Alimentation Couche-Tard (ACT), the owner of the convenience-store chain Circle K, late on Wednesday said it has withdrawn its offer to buy Seven & i Holdings, owner of 7-Eleven, citing a lack of engagement from the Tokyo-based company.
“We have repeatedly sought a friendly dialogue with the Ito family, but they have not been open to any conversation,” ACT said in a letter to the 7&i board of directors, referring to the Ito family, which controls Seven & i.
Seven & i confirmed the withdrawal of ACT’s $46 billion offer and said that it was “disappointed” with the decision and disagreed with the rival firm’s characterizations of the discussions.
The company said there were always concerns about a potential merger with the two companies, notably their massive, North American operations. 7-Eleven is the largest operator of convenience stores in the U.S. by store count, according to Restaurant Business sister publication CSP Daily News. No. 2 is ACT.

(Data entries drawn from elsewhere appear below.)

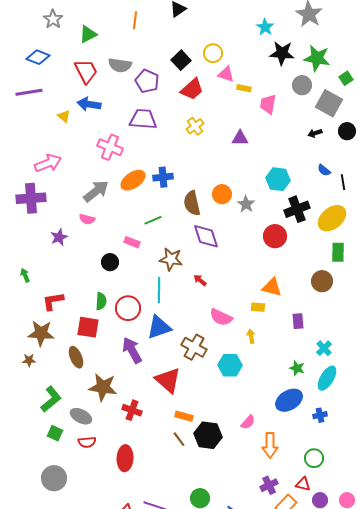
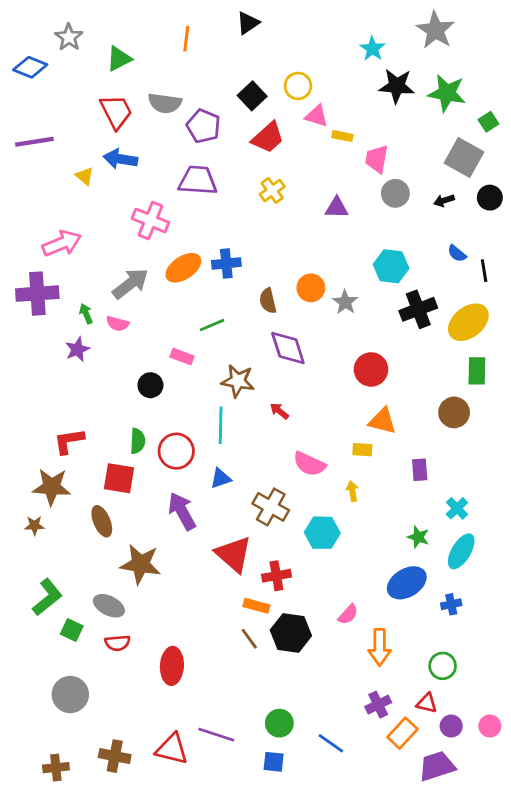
blue diamond: (38, 57) -> (30, 67), moved
gray circle: (302, 85) -> (395, 193), moved
brown semicircle: (192, 203) -> (268, 301), size x0.7
red circle: (275, 236) -> (371, 369), moved
green arrow: (25, 275) -> (86, 314), moved
blue triangle: (159, 327) -> (221, 478), size x0.6
green L-shape: (51, 399) -> (47, 597), moved
red cross: (132, 410) -> (276, 576), moved, turned -30

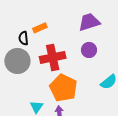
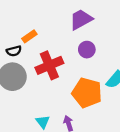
black semicircle: (23, 38) -> (14, 51), turned -88
orange pentagon: (63, 88) -> (87, 93), moved

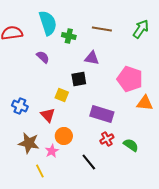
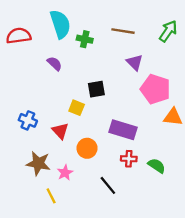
purple triangle: (92, 58) -> (135, 62), moved, turned 35
orange circle: (64, 136) -> (87, 148), moved
red cross: (107, 139) -> (129, 159), turned 32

That would likely lead to antitrust questions. “We were always honest about the extraordinary antitrust hurdles a potential transaction would face, including the protracted timeframe to move through the regulatory process,” 7-Eleven’s owner said.
As such, Seven & i said that it had pursued its own “value creation” strategy, including an initial public offering of 7-Eleven and the sale of other businesses it controls.
Nevertheless, the decision puts an end to any prospect of a merger between the nation’s two biggest convenience-store chains that sent ripples throughout that industry and the restaurant business since the idea was first broached in August.
ACT at the time offered to buy Seven & i for $39 billion before later upping that bid to a deal valued at around $46 billion.
As it is, both Circle K and 7-Eleven are growing competitors with the restaurant industry, particularly fast-food chains. A combined Circle K and 7-Eleven would have more locations than either McDonald’s or Starbucks and would likely push further into the prepared food business as consumers have been increasingly viewed them as a good option.
In addition to selling a variety of grab-and-go and prepared foods, 7-Eleven operates numerous outposts of the restaurant concepts Laredo Taco Company and Raise the Roost Chicken and Biscuits.
At the same time, antitrust concerns would likely force the sale of some stores in certain markets—assuming the deal passes legal muster at all. In addition, the global economy has changed since the deal was first conceived.
“Since ACT initially made its proposal, there have been significant changes in the global economy, exchange rates and financing markets,” 7&i said. “As ACT noted in its most recent earnings call, conditions in key markets have deteriorated since last year.”
“We are not surprised” that the deal ended, the company said.
Still, ACT said in its letter that there have been “no sincere or constructive engagement” from Seven & i since the two companies entered into a non-disclosure agreement.
“The quantity and substance of the permitted due diligence, including at two tightly constrained management meetings, have been negligible,” ACT said to the Seven & i board. “Rather, you have engaged in a calculated campaign of obfuscation and delay, to the great detriment of Seven & i and its shareholders.”